リンカーンの奴隷解放宣言は有名ですが、リンカーンは最初から奴隷を解放する、と言っていなくて南北戦争の途中でこれを宣言するんですね。その事情について話していければと思います。

 1860年、リンカーンが大統領になりました。当初から奴隷制に反対していました。北部は工業化が進んで奴隷制は無くして、自由州と呼ばれていました。南部はプランテーションで奴隷を使った綿花の栽培をやっていて奴隷は必須でした。そのため、リンカーンが大統領になると奴隷制が廃止になって利益が取れなくなることを懸念してサウスカロライナ州が連邦脱退を表明します。すると、他の州も連邦脱退を表明して、アメリカが二分されるのは困るので、二分されない様に引き止める中で衝突が起こり南北戦争に発展します。※ユダヤ人は、分裂を二分することで大国を作らないように扇動した、という話もあります。

連邦を脱退した南部の州との戦いになりますが、南部と北部の境界の州で奴隷を使ってはいるけど、連邦は脱退しない、と息をひそめた州があるんですね。そのため、リンカーンも奴隷については、介入しないと言って戦っていて、北部の軍隊が南部に入ってくると、南部のプランテーションで働いている奴隷が逃げ出して北部に助けを求めます。でも、その奴隷を送り返していたんですね。南北戦争の目的は脱退した南部の州を連邦に戻すことだったので奴隷制は二の次だったと考えられます。

戦いが長期化していく中で、奴隷は敵軍の重要な物資だ、と判断して、奴隷を兵士に引き込んで戦います。そして1863年1月に奴隷解放宣言を出します。奴隷として所有されているすべての人は自由であり、以後自由であることを私はここに命令し、宣言する。

この発言の前に、特定した州および州内部の地域において、とあって、戦っている南部の奴隷は自由でいいけれども、奴隷を使っていて連邦を脱退していないいわば中立の州については奴隷はOKですよ、と言っていたんですね。すべての州で奴隷をNGにしてしまうとそこからの反発に合って南北戦争負けてしまうかもしれない、だから中立の奴隷州にも気を使いつつ、奴隷解放を謳って味方を増やしたんです。イギリスも最初は綿花栽培をやって欲しいと思っていたので南部に勝って欲しかったけれど、奴隷解放宣言で、北部に着くようになった。これは大きな転換点でした。

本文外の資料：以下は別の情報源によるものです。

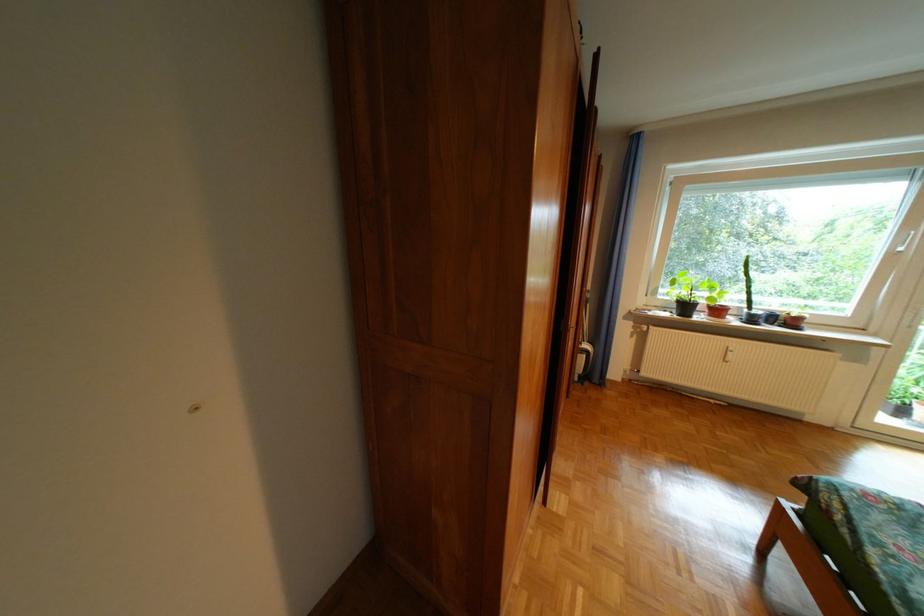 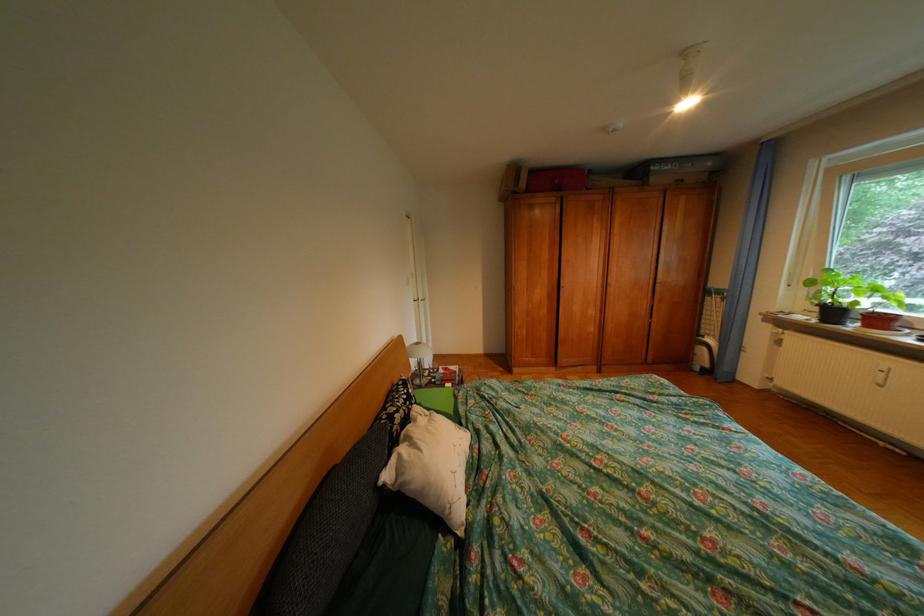 Where in the second image is the point corresponding to the point at 679,315 from the first image?

(819, 318) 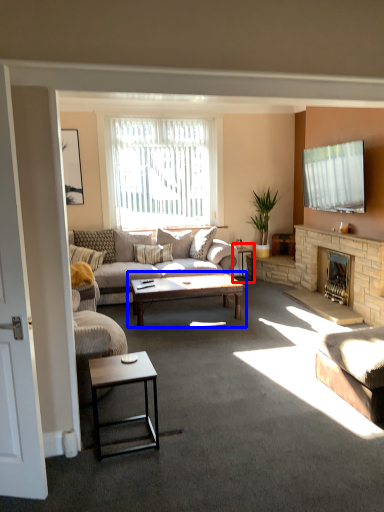 Question: Which of the following is the closest to the observer, side table (highlighted by a red box) or coffee table (highlighted by a blue box)?

Choices:
 (A) side table
 (B) coffee table

Answer: (B) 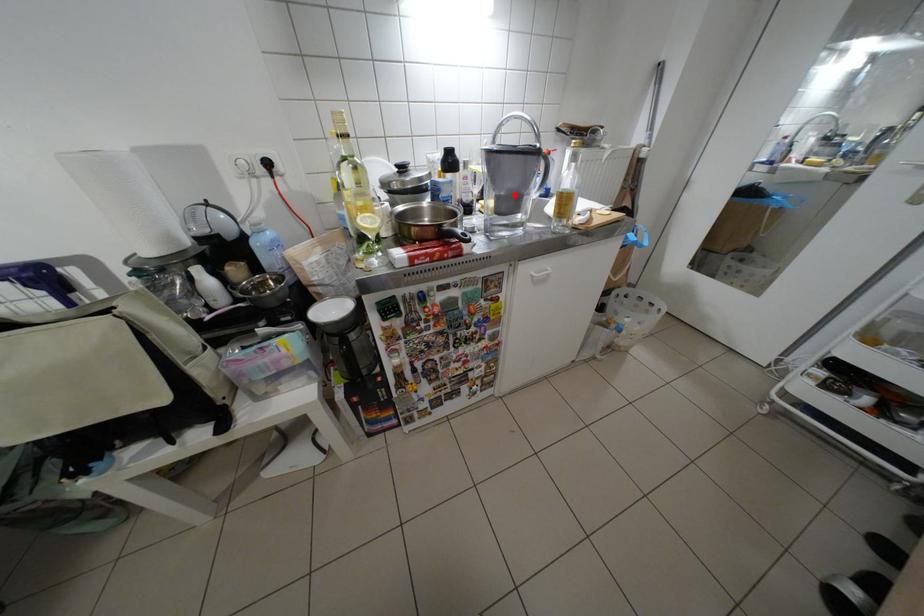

奴隷を肯定する勢力が強い分、中立を敵にしないために一部奴隷を容認しながら戦ったリンカーン、南北戦争の後には憲法が改正されてすべての奴隷は自由になりました。大きな組織を運営するのに、うまく扱わなければいけなかった奴隷制度、リンカーンは、上手く立ち回って、最終的に奴隷制を廃止することが出来た、という話でした。